Right. It is worth mentioning here (as you do below) that this was fixed
as of 9a7a9ed10d (bloom: use provided 'struct bloom_filter_settings',
2020-09-16).

> > Use the trace2 API to signal the settings used during the write, and
> > check that output in a test after manually adjusting the correct bytes
> > in the commit-graph file.
>
> This test is insufficient, as it only checks what settings trace2
> believes the Bloom filters are computed with, not what settings they
> are actually computed with; that's why it succeeded while the bug
> whose absence it was supposed to ensure was still there.
>
> More robust tests should instead look at what actually gets written to
> the commit-graph, and how that is interpreted during pathspec-limited
> revision walks.

Thanks for the test! That saved me a little bit of work trying to set up
the scenario you're describing in a reproducible way. I think that the
third test can be fixed relatively easily. The crux of the issue there
is that we are computing Bloom filters for commits, some of which
already had Bloom filters computed in an earlier layer, but with
different settings than the one that we're using to write the current
layer.

So, we need to be more aggressively checking the Bloom filter settings
in any layer we want to reuse a Bloom filter out of before reusing it
verbatim in the current layer. The patch below the scissors line is
sufficient to do that, and it causes the third test to start passing.

...But, teaching the revision machinery how to handle a walk through
commits in multiple commit-graph layers with incompatible Bloom filter
settings is trickier. Right now we compute all of the Bloom keys up
front using the Bloom filter settings in the top layer. I think we'd
probably want to change this to lazily compute those keys by:

  - Keeping around the contents of the Bloom keys, i.e., the pathspecs
    themselves.

  - Keeping a hashmap from Bloom filter settings to computed Bloom keys
    corresponding to those settings.

  - Lazily filling in that hashmap as we traverse through different
    commits.

At least, that's the best way that I can think to do it. It does get
kind of slow, though; we'd have to scan every commit graph layer at each
commit in the worst case to find the actual 'struct commit_graph *' in
order to get its Bloom filter settings. So, I think that's sort of
show-stoppingly slow, and that we should probably think more deeply
about it before taking up that direction.
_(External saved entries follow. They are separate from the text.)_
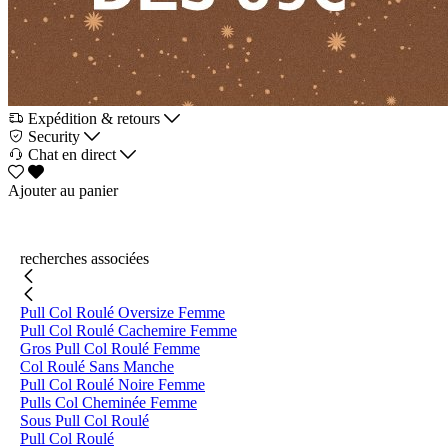
Expédition & retours
Security
Chat en direct
Ajouter au panier
recherches associées
Pull Col Roulé Oversize Femme
Pull Col Roulé Cachemire Femme
Gros Pull Col Roulé Femme
Col Roulé Sans Manche
Pull Col Roulé Noire Femme
Pulls Col Cheminée Femme
Sous Pull Col Roulé
Pull Col Roulé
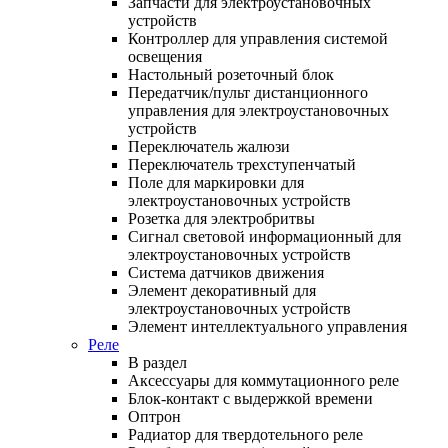
Запчасти для электроустановочных
устройств
Контроллер для управления системой
освещения
Настольный розеточный блок
Передатчик/пульт дистанционного
управления для электроустановочных
устройств
Переключатель жалюзи
Переключатель трехступенчатый
Поле для маркировки для
электроустановочных устройств
Розетка для электробритвы
Сигнал световой информационный для
электроустановочных устройств
Система датчиков движения
Элемент декоративный для
электроустановочных устройств
Элемент интеллектуального управления
Реле
В раздел
Аксессуары для коммутационного реле
Блок-контакт с выдержкой времени
Оптрон
Радиатор для твердотельного реле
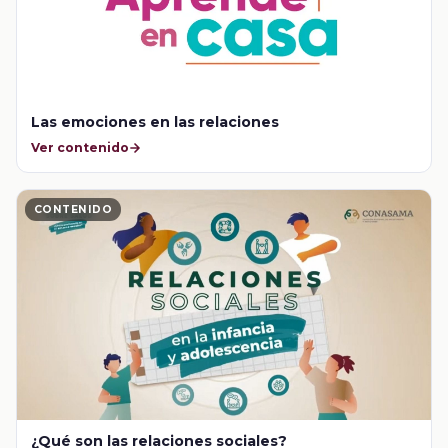
Las emociones en las relaciones
Ver contenido
CONTENIDO
¿Qué son las relaciones sociales?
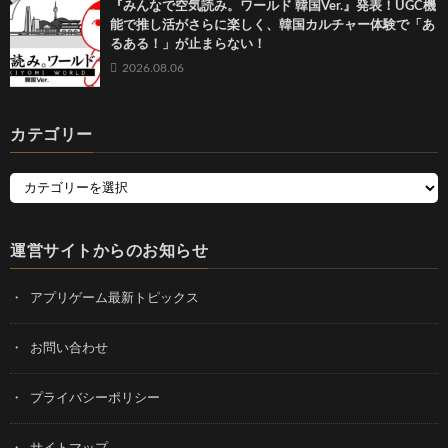
『みんなで空気読み。ワールド 韓国Ver.』発表！UGC機
能で推し活がさらに楽しく、韓国カルチャー体験で「あ
るある！」が止まらない！
2026.08.06
カテゴリー
運営サイトからのお知らせ
アプリゲーム最新トピックス
お問い合わせ
プライバシーポリシー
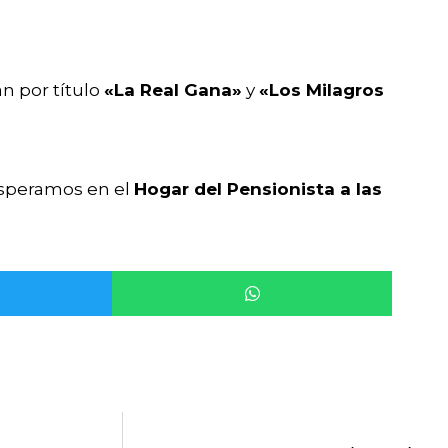
an por título
«La Real Gana»
y
«Los Milagros
 esperamos en el
Hogar del Pensionista a las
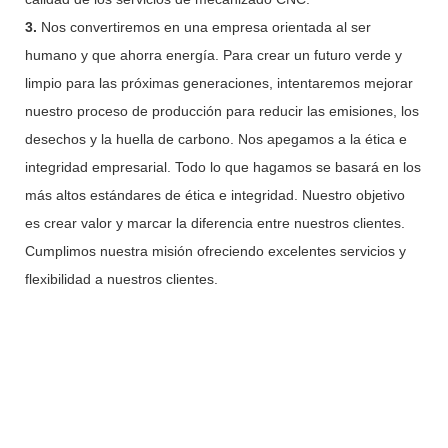
3.
Nos convertiremos en una empresa orientada al ser
humano y que ahorra energía. Para crear un futuro verde y
limpio para las próximas generaciones, intentaremos mejorar
nuestro proceso de producción para reducir las emisiones, los
desechos y la huella de carbono. Nos apegamos a la ética e
integridad empresarial. Todo lo que hagamos se basará en los
más altos estándares de ética e integridad. Nuestro objetivo
es crear valor y marcar la diferencia entre nuestros clientes.
Cumplimos nuestra misión ofreciendo excelentes servicios y
flexibilidad a nuestros clientes.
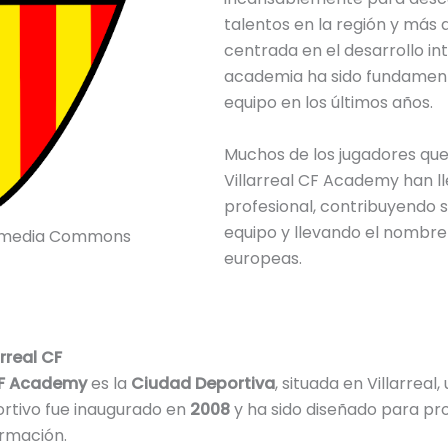
talentos en la región y más a
centrada en el desarrollo inte
academia ha sido fundamenta
equipo en los últimos años.
Muchos de los jugadores que
Villarreal CF Academy han lle
profesional, contribuyendo s
equipo y llevando el nombre
ikimedia Commons
europeas.
rreal CF
 CF Academy
es la
Ciudad Deportiva
, situada en Villarreal
rtivo fue inaugurado en
2008
y ha sido diseñado para pro
ormación.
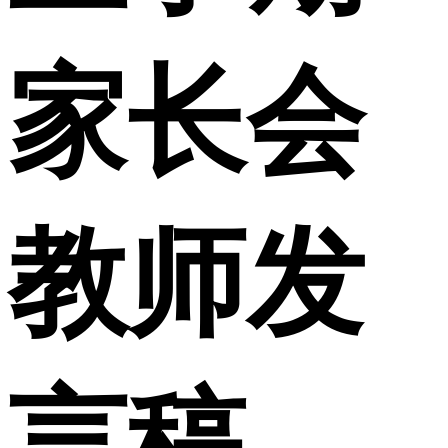
家长会
教师发
言稿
Maybe Stolee has some better thoughts about how we can quickly go from a
commit to either (a) the commit-graph struct that that commit is stored
in, or (b) the Bloom filter settings belonging to that struct.

Thanks,
Taylor

--- >8 ---

Subject: [PATCH] bloom: recompute filters with incompatible settings
---
 bloom.c        | 21 +++++++++++++++++++--
 commit-graph.c |  4 ++--
 2 files changed, 21 insertions(+), 4 deletions(-)

diff --git a/bloom.c b/bloom.c
index 68c73200a5..30da128474 100644
--- a/bloom.c
+++ b/bloom.c
@@ -30,7 +30,8 @@ static inline unsigned char get_bitmask(uint32_t pos)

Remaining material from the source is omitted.